Dataset entries:
- Opening Delimiter -
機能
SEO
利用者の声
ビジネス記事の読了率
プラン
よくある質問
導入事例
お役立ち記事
- Closing Delimiter -
- Opening Delimiter -
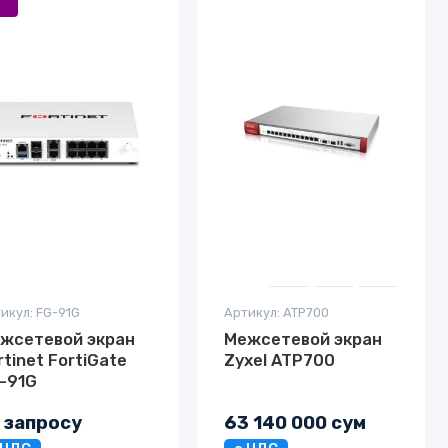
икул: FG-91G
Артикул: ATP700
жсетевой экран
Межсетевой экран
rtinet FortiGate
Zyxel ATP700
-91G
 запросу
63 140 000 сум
- Closing Delimiter -
Action item - Look above for the line with "Артикул: ATP700"; retype exactly that line, every line after it up to the line with "63 140 000 сум", and that line too, nothing else.

Exercise solution -
Артикул: ATP700
жсетевой экран
Межсетевой экран
rtinet FortiGate
Zyxel ATP700
-91G
 запросу
63 140 000 сум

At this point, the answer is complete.